The influence exercised by these men of letters and thinkers is far from negligible: here one might bear in mind that non-Persian dynasties such as the Ghaznavids, Saljuqs and Ilkhanids were rapidly to adopt the Persian language and have their origins traced back to the ancient kings of Persia rather than to Turkish heroes or Muslim saints (Levy, pp. 66 ff.; Spuler, pp. 176-77). For almost a century, a number of scholars have attempted to show how some Persian thinkers, ever since the formation of Muslim culture, perceived themselves as the inheritors of a glorious cultural past and due to this as the principal players serving as the final link to the “History of Salvation,” i.e. Islam (von Grunebaum, pp. 175 ff.; Morony 1976, pp. 50-55; idem 1982, pp. 81-84). From Grignaschi to de Fouchécour, not to mention Shaked or Tafaẓẓoli (see Bibliography), many scholars have demonstrated how what Gustave von Grunebaum calls “the Persian Humanities" crystallised around the figure of the King and royal ethics, transmitted to Islamic culture by the “Mirrors for Princes” literature. All that constitutes the finest subtlety of Persian culture, evoked by the terms adab and/or honar, is transmitted by this genre of literature and essentially by the Persian language (Rosenthal, pp. 141-42; Moḥammadi Malāyeri, I and II, passim). The most ardent champions of this Persian cultural identity during the ʿAbbasid period, one knows, were the state secretaries and scribes of Persian origin, the famous kottāb, many of whom were members of the šoʿubiya politico-intellectual movement and for whom Ebn Moqaffaʾ (executed around 757) was the emblematic figure (Gibb 1953, passim; Mottahedeh, pp. 180-82; Enderwitz, index s.v. “Shuʿūbiyya”). May one conclude that the Šahrbānu tradition emerged in the milieu of pro-šoʿubi Persians? It is quite possible given that in the 9th century, the very moment this tradition begins to circulate in its various versions, the šoʿubiya had attained its peak.

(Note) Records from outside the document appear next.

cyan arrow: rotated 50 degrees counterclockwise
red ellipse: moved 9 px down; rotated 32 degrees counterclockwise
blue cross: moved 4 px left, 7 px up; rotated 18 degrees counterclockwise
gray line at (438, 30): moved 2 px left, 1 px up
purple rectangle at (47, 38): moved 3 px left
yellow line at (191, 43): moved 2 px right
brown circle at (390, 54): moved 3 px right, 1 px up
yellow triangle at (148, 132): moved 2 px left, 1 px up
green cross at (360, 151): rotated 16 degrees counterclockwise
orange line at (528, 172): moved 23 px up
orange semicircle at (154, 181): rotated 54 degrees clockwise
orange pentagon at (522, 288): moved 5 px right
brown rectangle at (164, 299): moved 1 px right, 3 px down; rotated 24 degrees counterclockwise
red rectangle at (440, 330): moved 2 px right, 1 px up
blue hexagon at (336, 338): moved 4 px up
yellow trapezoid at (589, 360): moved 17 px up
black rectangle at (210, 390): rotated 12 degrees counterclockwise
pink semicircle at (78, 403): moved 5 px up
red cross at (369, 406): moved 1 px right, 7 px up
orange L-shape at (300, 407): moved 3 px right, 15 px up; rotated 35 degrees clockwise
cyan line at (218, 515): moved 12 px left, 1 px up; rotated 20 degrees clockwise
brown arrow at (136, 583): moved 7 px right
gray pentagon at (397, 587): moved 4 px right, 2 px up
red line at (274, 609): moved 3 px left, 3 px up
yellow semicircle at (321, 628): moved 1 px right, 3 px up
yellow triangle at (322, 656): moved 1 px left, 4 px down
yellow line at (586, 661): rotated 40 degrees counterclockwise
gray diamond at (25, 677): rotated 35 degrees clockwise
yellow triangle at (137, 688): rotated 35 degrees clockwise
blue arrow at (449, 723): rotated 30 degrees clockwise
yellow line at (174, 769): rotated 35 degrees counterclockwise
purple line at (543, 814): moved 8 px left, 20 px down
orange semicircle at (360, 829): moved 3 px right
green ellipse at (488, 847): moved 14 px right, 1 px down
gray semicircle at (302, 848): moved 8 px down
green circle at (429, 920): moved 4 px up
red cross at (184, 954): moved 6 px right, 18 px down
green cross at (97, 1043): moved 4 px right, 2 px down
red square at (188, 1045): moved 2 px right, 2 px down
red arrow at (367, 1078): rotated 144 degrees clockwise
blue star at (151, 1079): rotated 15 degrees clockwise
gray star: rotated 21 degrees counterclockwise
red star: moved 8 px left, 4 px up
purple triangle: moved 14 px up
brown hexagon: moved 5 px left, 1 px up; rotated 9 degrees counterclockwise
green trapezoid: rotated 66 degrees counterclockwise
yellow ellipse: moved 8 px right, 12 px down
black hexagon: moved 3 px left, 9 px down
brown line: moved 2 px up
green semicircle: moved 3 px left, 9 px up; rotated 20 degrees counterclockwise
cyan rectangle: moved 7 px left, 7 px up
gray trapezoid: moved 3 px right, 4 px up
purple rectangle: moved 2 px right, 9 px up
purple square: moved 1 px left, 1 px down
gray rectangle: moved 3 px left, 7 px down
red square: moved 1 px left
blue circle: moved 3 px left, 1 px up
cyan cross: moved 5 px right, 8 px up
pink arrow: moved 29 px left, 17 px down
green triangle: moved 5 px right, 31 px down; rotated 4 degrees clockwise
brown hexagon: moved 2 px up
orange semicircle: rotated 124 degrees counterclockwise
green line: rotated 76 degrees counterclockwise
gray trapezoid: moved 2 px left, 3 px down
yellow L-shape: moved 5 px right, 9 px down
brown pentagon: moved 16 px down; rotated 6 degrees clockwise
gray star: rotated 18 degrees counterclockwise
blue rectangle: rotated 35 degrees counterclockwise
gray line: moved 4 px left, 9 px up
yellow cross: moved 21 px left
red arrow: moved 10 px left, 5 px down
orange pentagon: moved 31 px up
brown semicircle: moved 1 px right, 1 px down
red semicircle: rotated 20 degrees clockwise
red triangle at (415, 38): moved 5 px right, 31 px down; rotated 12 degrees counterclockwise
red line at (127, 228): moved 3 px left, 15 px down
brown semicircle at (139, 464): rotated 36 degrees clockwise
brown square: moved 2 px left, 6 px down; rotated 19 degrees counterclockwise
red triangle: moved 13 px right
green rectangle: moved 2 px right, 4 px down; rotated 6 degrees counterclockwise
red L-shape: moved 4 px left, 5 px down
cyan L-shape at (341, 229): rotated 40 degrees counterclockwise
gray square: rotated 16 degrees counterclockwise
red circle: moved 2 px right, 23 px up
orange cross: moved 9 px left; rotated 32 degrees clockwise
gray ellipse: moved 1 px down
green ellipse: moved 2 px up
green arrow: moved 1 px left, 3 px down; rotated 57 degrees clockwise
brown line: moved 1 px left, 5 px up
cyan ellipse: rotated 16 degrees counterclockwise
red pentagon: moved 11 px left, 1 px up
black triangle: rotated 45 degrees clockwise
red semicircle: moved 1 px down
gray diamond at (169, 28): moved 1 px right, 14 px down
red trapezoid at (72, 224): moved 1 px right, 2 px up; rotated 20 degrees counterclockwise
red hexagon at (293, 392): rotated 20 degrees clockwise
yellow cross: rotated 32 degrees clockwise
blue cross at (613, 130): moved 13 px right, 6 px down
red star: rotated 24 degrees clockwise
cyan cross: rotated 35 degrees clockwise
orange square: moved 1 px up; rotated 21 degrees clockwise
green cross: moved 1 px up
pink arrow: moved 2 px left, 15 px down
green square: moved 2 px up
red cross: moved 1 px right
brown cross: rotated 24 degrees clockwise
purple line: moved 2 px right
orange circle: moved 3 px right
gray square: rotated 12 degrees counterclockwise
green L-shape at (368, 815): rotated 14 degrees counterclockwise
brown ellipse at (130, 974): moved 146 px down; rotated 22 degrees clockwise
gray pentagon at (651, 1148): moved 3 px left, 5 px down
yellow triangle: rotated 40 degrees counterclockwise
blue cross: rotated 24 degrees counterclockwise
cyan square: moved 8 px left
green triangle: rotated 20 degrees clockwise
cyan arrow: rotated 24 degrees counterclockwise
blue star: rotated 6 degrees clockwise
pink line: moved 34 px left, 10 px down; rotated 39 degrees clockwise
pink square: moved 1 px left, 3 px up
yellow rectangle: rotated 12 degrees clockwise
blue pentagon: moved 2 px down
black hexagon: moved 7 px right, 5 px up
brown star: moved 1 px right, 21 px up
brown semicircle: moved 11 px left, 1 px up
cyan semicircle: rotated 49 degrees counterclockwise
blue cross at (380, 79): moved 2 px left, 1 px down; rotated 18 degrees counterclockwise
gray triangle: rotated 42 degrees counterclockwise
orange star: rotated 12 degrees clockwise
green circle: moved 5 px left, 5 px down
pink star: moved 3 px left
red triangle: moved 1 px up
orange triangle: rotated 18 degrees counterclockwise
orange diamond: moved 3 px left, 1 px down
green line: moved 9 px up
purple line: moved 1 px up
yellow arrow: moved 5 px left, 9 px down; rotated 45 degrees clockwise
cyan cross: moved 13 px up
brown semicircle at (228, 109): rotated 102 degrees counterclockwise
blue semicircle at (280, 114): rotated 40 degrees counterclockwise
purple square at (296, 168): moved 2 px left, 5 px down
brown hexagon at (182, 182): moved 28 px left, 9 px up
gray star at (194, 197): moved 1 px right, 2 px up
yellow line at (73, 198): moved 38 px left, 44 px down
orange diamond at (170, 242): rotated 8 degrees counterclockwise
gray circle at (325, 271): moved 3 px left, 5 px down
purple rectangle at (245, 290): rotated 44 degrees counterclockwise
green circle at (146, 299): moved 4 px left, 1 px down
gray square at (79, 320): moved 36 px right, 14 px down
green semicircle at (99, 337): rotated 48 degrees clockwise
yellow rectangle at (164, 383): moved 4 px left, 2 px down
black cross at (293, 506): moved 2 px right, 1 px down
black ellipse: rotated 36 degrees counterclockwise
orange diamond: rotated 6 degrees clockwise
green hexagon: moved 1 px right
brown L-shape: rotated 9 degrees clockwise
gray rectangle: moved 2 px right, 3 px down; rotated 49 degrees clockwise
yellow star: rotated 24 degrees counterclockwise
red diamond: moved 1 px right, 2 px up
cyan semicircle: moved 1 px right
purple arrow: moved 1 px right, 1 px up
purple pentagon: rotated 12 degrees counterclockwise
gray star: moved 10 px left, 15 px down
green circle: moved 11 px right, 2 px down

Ḥosaynid Shiʿism, in opposition to Zaydite Shiʿism, intellectual “Persianism” and a challenge to pro-Arab Sunni “orthodoxy,” for the historian of early Islam all inevitably evoke the atmosphere of the court of Maʾmun, known as “Son of the Persian woman” at Marv, in Khorasan, precisely when he designated the Shiʿite Imam of Ḥosaynid lineage, ʿAli al-Reżā, as his inheritor, in the year 815, by giving him the emblematic title al-Reżā men āl-e M oḥammad, seeking thus to re-establish the alliance between ʿAbbasids, Alids and Persians (Rekaya). In this concern, the tradition related by Ebn Bābuya in his ʿOyun (see above) seems implicitly to contain some valuable historical information. First, it seems that the great traditionist of Ray, like many other datas of the same work, had recorded this Hadith in Khorasan. Next, in the body of the Hadith, it is noted that the comments were made by the Imam ʿAli b. Musā al-Reżā when in Khorasan, thus once already designated by Maʾmun as heir. In the Hadith, the interlocutor of the Imam is a member of the Persian family of Nušajāni whose pro-šoʿubi sympathies and influence with Maʾmun seem well established (Amir-Moezzi 2002a, pp. 520-23; idem 2002b, pp. 274-75). In addition, during this period, the two main opponents to Maʾmun in Baghdad, namely the two sons of the ʿAbbasid caliph Mahdi (r. 775-85), had Persian mothers of very noble anscestry: Manṣur (r. 754-75) was born to the daughter of the last dābuyid esfahbaḏ (high military officer) of Ṭabarestān and Ebrāhim to the daughter of the last maṣmoḡān (great Zoroastrian priest) of Damāvand district (Rekaya). One might therefore quite reasonably conclude that in Maʾmun’s entourage one sought to do even better in terms of his successor ʿAli b. Musā al-Reżā descendant of Hāšem on his paternal side, had as grandmother, a lady belonging not only to nobility, but to no less than the Persian royal family. Thus the Šahrbānu legend would have been developed in the pro-šoʿubi entourage of Maʾmun, in Marv, between 815 (year of the proclamation of Imam Reżā as heir of Maʾmun) and 818 (the year in which pro-Shiʿite policy was abandoned by Maʾmun, after the mysterious deaths of Maʾmun’s vizier Fażl b. Sahl and the Imam Reżā).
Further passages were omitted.